EXERCISE
Please read the records below and return each line holding the string "Продам".

Saved entries
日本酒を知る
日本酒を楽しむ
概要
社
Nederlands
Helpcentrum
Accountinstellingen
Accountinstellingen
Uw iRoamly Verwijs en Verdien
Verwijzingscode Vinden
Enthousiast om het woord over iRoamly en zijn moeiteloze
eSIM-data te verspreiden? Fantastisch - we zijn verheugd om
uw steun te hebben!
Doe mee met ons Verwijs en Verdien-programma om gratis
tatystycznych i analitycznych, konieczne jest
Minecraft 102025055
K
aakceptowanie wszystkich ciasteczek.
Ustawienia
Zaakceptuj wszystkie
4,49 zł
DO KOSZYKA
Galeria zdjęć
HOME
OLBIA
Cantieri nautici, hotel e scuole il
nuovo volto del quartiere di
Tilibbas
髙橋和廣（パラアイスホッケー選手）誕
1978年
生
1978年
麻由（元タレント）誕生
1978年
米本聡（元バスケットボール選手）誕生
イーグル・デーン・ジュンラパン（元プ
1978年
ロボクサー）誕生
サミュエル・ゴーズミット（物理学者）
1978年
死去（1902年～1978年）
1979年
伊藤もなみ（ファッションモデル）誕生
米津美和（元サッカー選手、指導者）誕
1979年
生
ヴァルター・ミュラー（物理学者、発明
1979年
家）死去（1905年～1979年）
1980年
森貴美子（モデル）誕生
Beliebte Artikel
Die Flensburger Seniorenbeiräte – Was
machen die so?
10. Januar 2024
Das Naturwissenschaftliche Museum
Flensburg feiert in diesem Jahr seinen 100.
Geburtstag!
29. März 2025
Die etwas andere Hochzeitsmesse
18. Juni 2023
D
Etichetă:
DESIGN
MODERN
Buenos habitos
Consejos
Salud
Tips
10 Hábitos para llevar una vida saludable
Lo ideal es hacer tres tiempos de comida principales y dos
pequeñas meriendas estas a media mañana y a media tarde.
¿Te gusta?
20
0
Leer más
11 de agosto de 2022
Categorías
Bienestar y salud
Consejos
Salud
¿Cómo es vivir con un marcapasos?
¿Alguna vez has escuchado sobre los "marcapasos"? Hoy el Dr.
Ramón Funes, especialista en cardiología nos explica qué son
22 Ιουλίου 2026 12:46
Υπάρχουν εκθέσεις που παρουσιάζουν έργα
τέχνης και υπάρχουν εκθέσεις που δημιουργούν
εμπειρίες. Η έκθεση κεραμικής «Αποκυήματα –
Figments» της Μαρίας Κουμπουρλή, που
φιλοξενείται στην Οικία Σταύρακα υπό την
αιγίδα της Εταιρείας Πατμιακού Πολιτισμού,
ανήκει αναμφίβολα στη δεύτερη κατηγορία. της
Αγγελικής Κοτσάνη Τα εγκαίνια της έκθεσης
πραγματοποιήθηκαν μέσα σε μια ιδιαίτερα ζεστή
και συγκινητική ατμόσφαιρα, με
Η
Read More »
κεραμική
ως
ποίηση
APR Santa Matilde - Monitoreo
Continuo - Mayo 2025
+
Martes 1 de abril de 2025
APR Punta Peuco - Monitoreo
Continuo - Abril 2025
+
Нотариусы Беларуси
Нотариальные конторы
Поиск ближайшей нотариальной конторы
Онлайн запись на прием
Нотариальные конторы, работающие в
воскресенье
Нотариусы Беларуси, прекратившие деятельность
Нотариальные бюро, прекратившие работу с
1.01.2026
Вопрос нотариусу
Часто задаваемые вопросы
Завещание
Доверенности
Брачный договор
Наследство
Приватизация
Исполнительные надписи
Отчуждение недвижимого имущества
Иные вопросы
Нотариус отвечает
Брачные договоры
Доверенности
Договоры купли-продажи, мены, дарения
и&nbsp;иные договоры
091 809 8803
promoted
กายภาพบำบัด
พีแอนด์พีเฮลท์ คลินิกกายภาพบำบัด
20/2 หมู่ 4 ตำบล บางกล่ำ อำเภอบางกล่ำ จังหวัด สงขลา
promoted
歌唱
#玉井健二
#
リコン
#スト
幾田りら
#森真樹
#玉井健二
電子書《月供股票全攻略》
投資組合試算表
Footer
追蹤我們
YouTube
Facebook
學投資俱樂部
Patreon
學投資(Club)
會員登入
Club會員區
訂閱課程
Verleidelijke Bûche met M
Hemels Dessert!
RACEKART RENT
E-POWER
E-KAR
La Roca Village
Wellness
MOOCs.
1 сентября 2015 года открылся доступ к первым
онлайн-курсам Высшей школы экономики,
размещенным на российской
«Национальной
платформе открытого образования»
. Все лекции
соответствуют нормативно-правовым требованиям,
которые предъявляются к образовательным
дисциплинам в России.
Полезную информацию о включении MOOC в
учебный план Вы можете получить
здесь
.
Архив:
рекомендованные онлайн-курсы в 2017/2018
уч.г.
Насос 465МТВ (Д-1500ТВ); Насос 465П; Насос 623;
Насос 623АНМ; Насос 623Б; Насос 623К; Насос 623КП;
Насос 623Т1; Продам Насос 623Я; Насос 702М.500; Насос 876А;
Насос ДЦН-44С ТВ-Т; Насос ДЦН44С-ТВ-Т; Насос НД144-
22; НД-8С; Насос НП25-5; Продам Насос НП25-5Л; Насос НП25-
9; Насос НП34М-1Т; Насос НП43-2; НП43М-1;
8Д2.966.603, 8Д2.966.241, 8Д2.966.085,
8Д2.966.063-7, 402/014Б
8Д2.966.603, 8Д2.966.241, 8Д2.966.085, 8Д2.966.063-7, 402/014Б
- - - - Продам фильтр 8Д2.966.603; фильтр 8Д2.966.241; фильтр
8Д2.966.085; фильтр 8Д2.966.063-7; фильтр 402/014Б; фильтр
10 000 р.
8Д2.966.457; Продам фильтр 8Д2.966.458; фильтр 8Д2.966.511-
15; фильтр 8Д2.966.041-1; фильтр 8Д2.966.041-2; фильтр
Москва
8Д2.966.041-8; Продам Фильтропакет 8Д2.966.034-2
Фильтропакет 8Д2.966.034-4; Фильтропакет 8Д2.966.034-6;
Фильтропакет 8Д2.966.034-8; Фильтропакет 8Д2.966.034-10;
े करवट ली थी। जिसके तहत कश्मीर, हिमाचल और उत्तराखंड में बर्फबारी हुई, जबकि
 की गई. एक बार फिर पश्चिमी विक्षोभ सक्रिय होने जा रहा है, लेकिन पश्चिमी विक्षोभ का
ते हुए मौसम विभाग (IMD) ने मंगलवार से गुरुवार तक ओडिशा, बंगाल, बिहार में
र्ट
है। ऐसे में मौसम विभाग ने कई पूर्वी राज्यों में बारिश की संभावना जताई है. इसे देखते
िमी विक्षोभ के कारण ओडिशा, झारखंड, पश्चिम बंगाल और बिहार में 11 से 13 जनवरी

RESULT OF THE TASK
Насос 623Т1; Продам Насос 623Я; Насос 702М.500; Насос 876А;
22; НД-8С; Насос НП25-5; Продам Насос НП25-5Л; Насос НП25-
- - - - Продам фильтр 8Д2.966.603; фильтр 8Д2.966.241; фильтр
8Д2.966.457; Продам фильтр 8Д2.966.458; фильтр 8Д2.966.511-
8Д2.966.041-8; Продам Фильтропакет 8Д2.966.034-2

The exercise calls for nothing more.